Available Contest and Award rules

Amateur radio operators keep experimenting communication technologies and, as a consequence, they contact people of other countries and other cultures. They try also to be useful to the community in emergencies and when human life is in danger.

But hams like also to show their skills during contests over the air. The best among them are also listed in official rolls and often win awards. All this activities are considered very enjoyng my most, but not all, amateurs all over the world and many efforts are done to set up good contest stations and to find the best location for transmitting.

Amateur contests last from a few hours to 48 hours and during this period you must have as many contacts as possibile. There are many contests and each one has its specific rules that you should know before you participate. After the contest, the list of contacts is sent to the organizing committee, with the hope of a good placement. The results are usually published on radio magazines and winners get symbolic prizes, such as awards, placques, coups, etc.
Usually contests are done during week-ends and, while some of them are for a single country, others have the participation of Hams all over the world.
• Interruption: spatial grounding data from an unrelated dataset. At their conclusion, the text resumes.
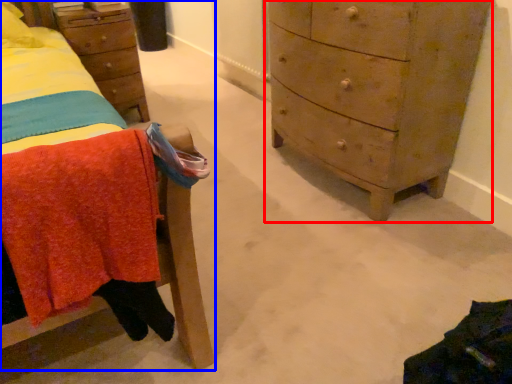 Question: Which of the following is the closest to the observer, chest of drawers (highlighted by a red box) or furniture (highlighted by a blue box)?

Choices:
 (A) chest of drawers
 (B) furniture

Answer: (B) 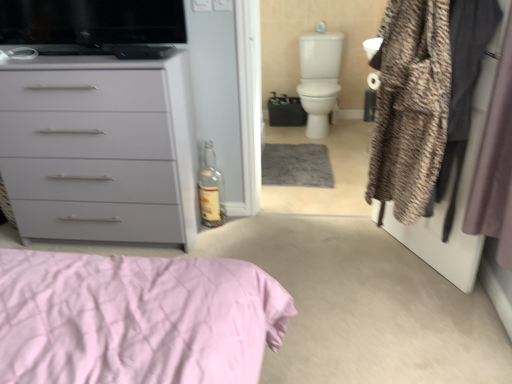 Where is `empty space that is in between fuzzy fabric coat at right and matte gray chest of drawers at left`? Image resolution: width=512 pixels, height=384 pixels. empty space that is in between fuzzy fabric coat at right and matte gray chest of drawers at left is located at coordinates (307, 248). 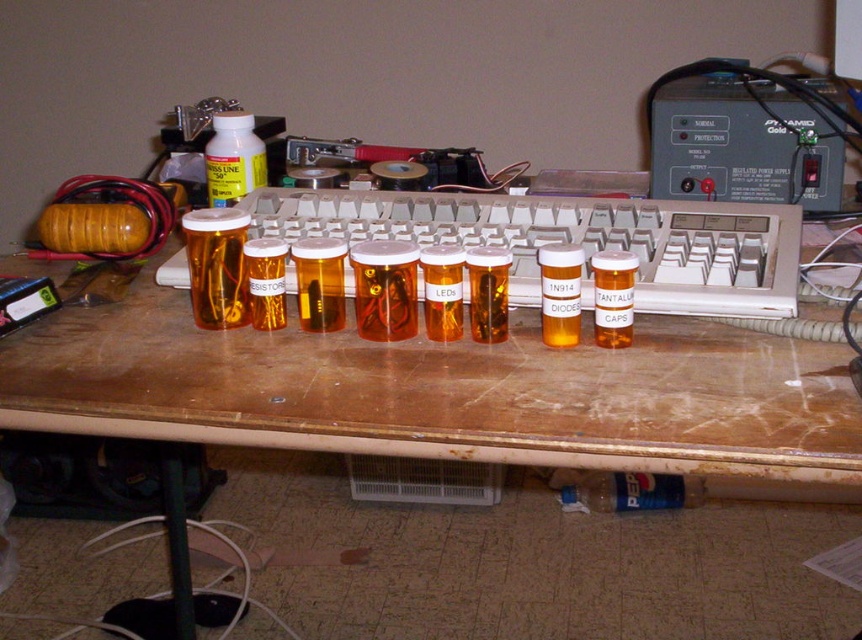 Based on the photo, you are standing at the point marked as point [531,244] in the image. You want to pick up the power supply unit labeled PYRAMID Gold without moving your feet. Can you reach it?

The point [531,244] is 28.39 inches away from the camera. Since the power supply unit labeled PYRAMID Gold is within that distance, you can reach it without moving your feet.

You are organizing a workspace and need to place a new item on the table. The table has a coordinate system where the bottom left corner is the origin. You want to place the item at the point marked by the coordinates point (746, 136). What object is located at that point?

The point (746, 136) marks the location of the black plastic power supply at upper right.

You are setting up a desk and need to place both the white plastic keyboard at center and the orange matte resistor at center on the same shelf. The shelf has a height limit of 10 cm. If the keyboard is 8 cm tall, will both items fit?

The white plastic keyboard at center is taller than the orange matte resistor at center. Since the keyboard is 8 cm tall and the shelf has a 10 cm height limit, both items will fit as their combined height is 8 cm plus the resistor height, which is less than 10 cm. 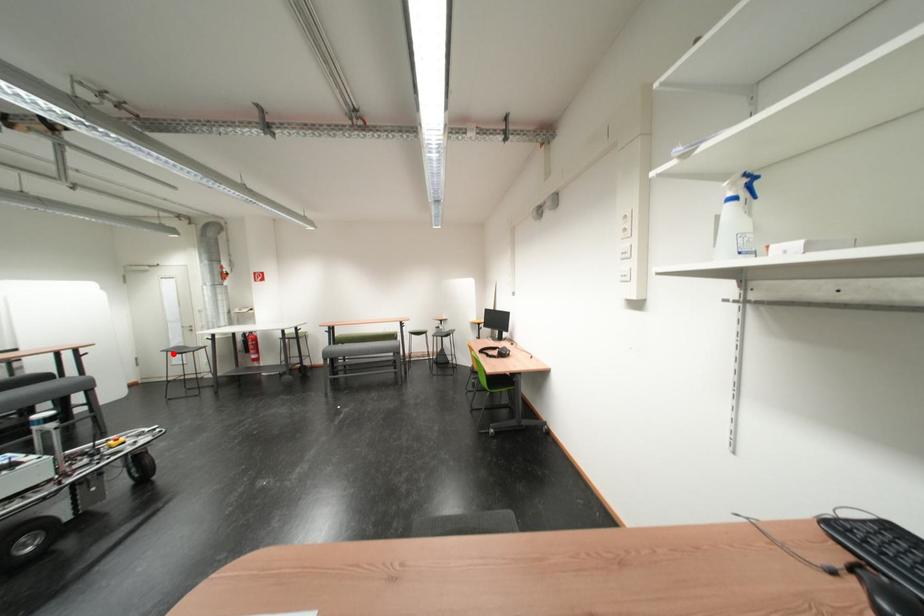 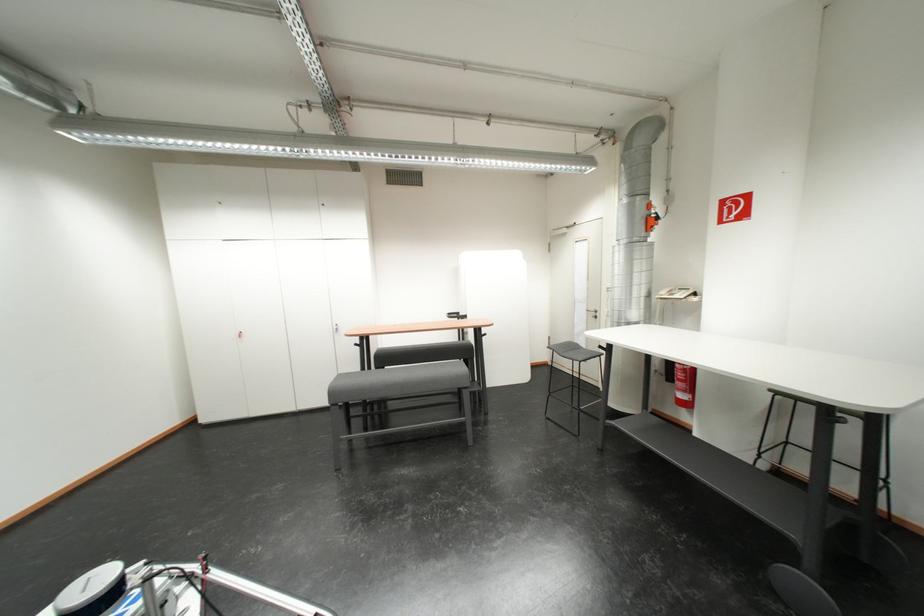 In the second image, find the point that corresponds to the highlighted location in the first image.

(560, 350) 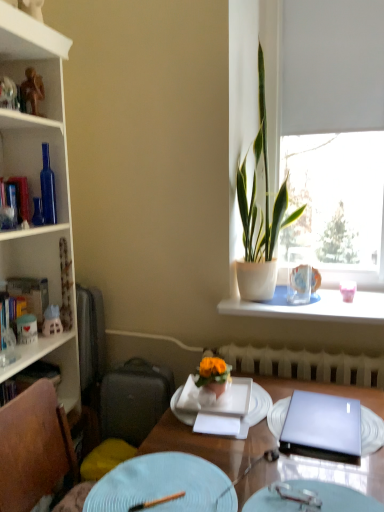 Question: Considering the relative sizes of white ceramic vase at upper right and light blue ceramic plate at center, marked as the 2th plate in a front-to-back arrangement, in the image provided, is white ceramic vase at upper right wider than light blue ceramic plate at center, marked as the 2th plate in a front-to-back arrangement,?

Choices:
 (A) yes
 (B) no

Answer: (A)

Question: Is white ceramic vase at upper right not near light blue ceramic plate at center, marked as the 2th plate in a front-to-back arrangement?

Choices:
 (A) no
 (B) yes

Answer: (A)

Question: Does white ceramic vase at upper right appear on the right side of light blue ceramic plate at center, marked as the 2th plate in a front-to-back arrangement?

Choices:
 (A) no
 (B) yes

Answer: (B)

Question: Does white ceramic vase at upper right have a smaller size compared to light blue ceramic plate at center, marked as the 2th plate in a front-to-back arrangement?

Choices:
 (A) no
 (B) yes

Answer: (A)

Question: Does white ceramic vase at upper right lie behind light blue ceramic plate at center, which is the 2th plate from back to front?

Choices:
 (A) yes
 (B) no

Answer: (A)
Radio contacts are very quick during the contest: operators exchange the data required by the rules and immediately after go looking for another radio station.
To certify the achievement of certain long period targets in the ham activity, some radio magazines and associations give awards. As an example, the most wanted award for beginners is DXCC (DX Century Club) which is obtained when you contact at least 100 different countries, proving this fact with QSL cards.
Interestingly enough, the country definition for DXCC is not the same you find on world maps, because geographical factors are considered to be important as political ones. As a result, Sardinia is a DXCC country, not part of Italy, and the same apply to Canary Islands, not being part of Spain. You got the concept...
Other awards are done in particular occasions, and are usually easier to get. There are contests for all interests, for contacts by satellite or by Moon, for the different bands, etc.
One of most wanted these years is without any doubts IOTA (Islands On The Air), exactly because it is very hard: you must contact some hundred stations transmitting only from islands.
Honour Rolls
Magazines and associations keep also lists of best results for awards. As an example there is a DXCC Honour Roll, listing the stations that contacted a great number of countries, much greater than the minimum 100 required for obtaining the award.